BRIEF -> Transcribe the lines below exactly. No image belongs in the transcription.

MATERIAL PROVIDED ->
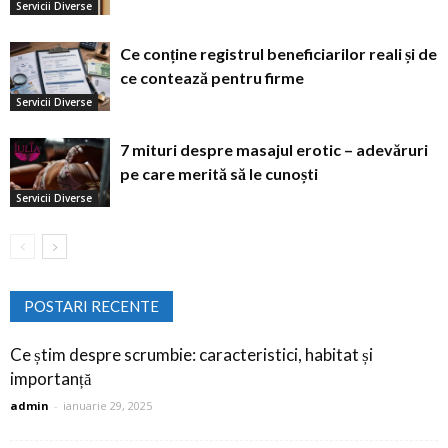
Servicii Diverse
Ce conține registrul beneficiarilor reali și de
ce contează pentru firme
Servicii Diverse
7 mituri despre masajul erotic – adevăruri
pe care merită să le cunoști
Servicii Diverse
POSTARI RECENTE
Ce știm despre scrumbie: caracteristici, habitat și
importanță
admin
-
ianuarie 29, 2025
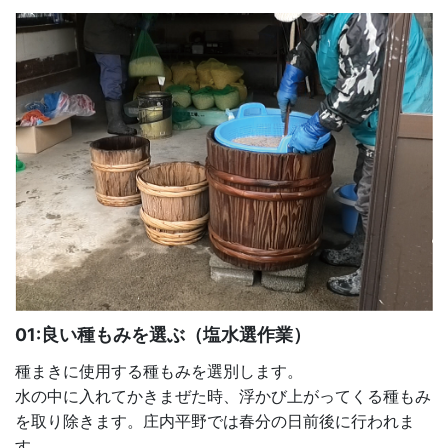
01:良い種もみを選ぶ（塩水選作業）
種まきに使用する種もみを選別します。
水の中に入れてかきまぜた時、浮かび上がってくる種もみ
を取り除きます。庄内平野では春分の日前後に行われま
す。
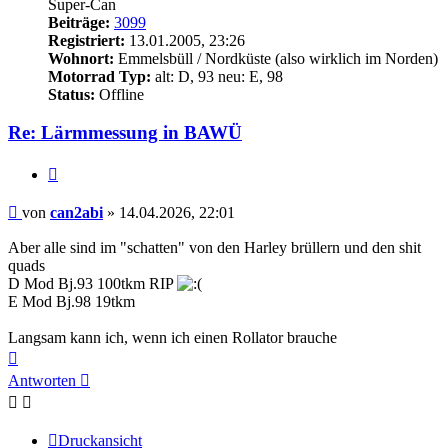
Super-Can
Beiträge:
3099
Registriert:
13.01.2005, 23:26
Wohnort:
Emmelsbüll / Nordküste (also wirklich im Norden)
Motorrad Typ:
alt: D, 93 neu: E, 98
Status:
Offline
Re: Lärmmessung in BAWÜ
Zitieren
Beitrag
von
can2abi
»
14.04.2026, 22:01
Aber alle sind im "schatten" von den Harley brüllern und den shit
quads
D Mod Bj.93 100tkm RIP
E Mod Bj.98 19tkm
Langsam kann ich, wenn ich einen Rollator brauche
Nach
oben
Antworten
Druckansicht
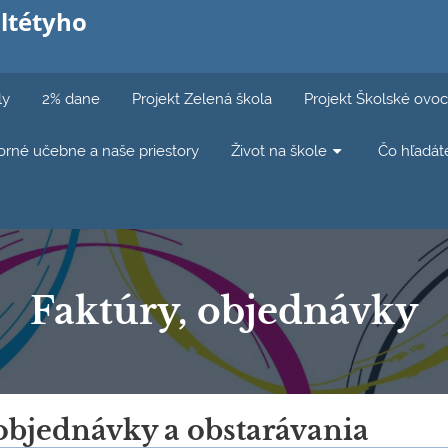
ltétyho
ly
2% dane
Projekt Zelená škola
Projekt Školské ovoc
rné učebne a naše priestory
Život na škole
Čo hľadát
Faktúry, objednávky
objednávky a obstarávania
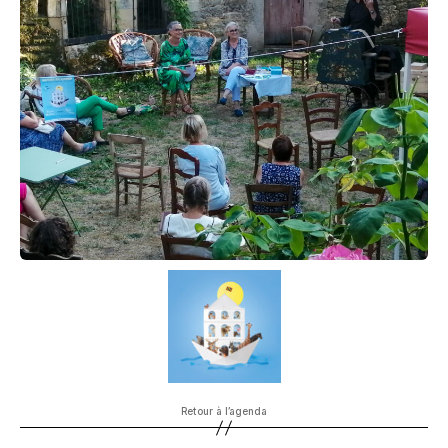
Retour à l’agenda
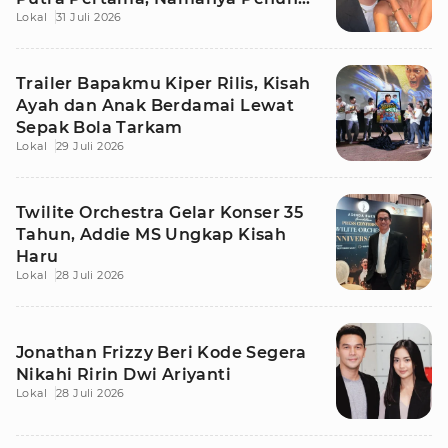
Lokal
31 Juli 2026
Makna
Trailer Bapakmu Kiper Rilis, Kisah
Ayah dan Anak Berdamai Lewat
Sepak Bola Tarkam
Lokal
29 Juli 2026
Twilite Orchestra Gelar Konser 35
Tahun, Addie MS Ungkap Kisah
Haru
Lokal
28 Juli 2026
Jonathan Frizzy Beri Kode Segera
Nikahi Ririn Dwi Ariyanti
Lokal
28 Juli 2026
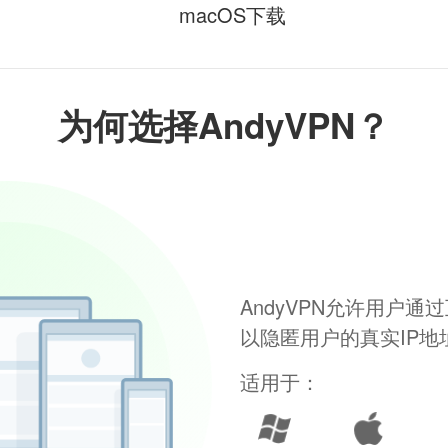
macOS下载
为何选择AndyVPN？
AndyVPN允许用户
以隐匿用户的真实IP
适用于：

OUTPUT FOR THIS TASK ->
Servicii Diverse
Ce conține registrul beneficiarilor reali și de
ce contează pentru firme
Servicii Diverse
7 mituri despre masajul erotic – adevăruri
pe care merită să le cunoști
Servicii Diverse
POSTARI RECENTE
Ce știm despre scrumbie: caracteristici, habitat și
importanță
admin
-
ianuarie 29, 2025
01:良い種もみを選ぶ（塩水選作業）
種まきに使用する種もみを選別します。
水の中に入れてかきまぜた時、浮かび上がってくる種もみ
を取り除きます。庄内平野では春分の日前後に行われま
す。
Super-Can
Beiträge:
3099
Registriert:
13.01.2005, 23:26
Wohnort:
Emmelsbüll / Nordküste (also wirklich im Norden)
Motorrad Typ:
alt: D, 93 neu: E, 98
Status:
Offline
Re: Lärmmessung in BAWÜ
Zitieren
Beitrag
von
can2abi
»
14.04.2026, 22:01
Aber alle sind im "schatten" von den Harley brüllern und den shit
quads
D Mod Bj.93 100tkm RIP
E Mod Bj.98 19tkm
Langsam kann ich, wenn ich einen Rollator brauche
Nach
oben
Antworten
Druckansicht
ltétyho
ly
2% dane
Projekt Zelená škola
Projekt Školské ovoc
rné učebne a naše priestory
Život na škole
Čo hľadát
Faktúry, objednávky
objednávky a obstarávania
Retour à l’agenda
Lokal
31 Juli 2026
Makna
Trailer Bapakmu Kiper Rilis, Kisah
Ayah dan Anak Berdamai Lewat
Sepak Bola Tarkam
Lokal
29 Juli 2026
Twilite Orchestra Gelar Konser 35
Tahun, Addie MS Ungkap Kisah
Haru
Lokal
28 Juli 2026
Jonathan Frizzy Beri Kode Segera
Nikahi Ririn Dwi Ariyanti
Lokal
28 Juli 2026
macOS下载
为何选择AndyVPN？
AndyVPN允许用户
以隐匿用户的真实IP
适用于：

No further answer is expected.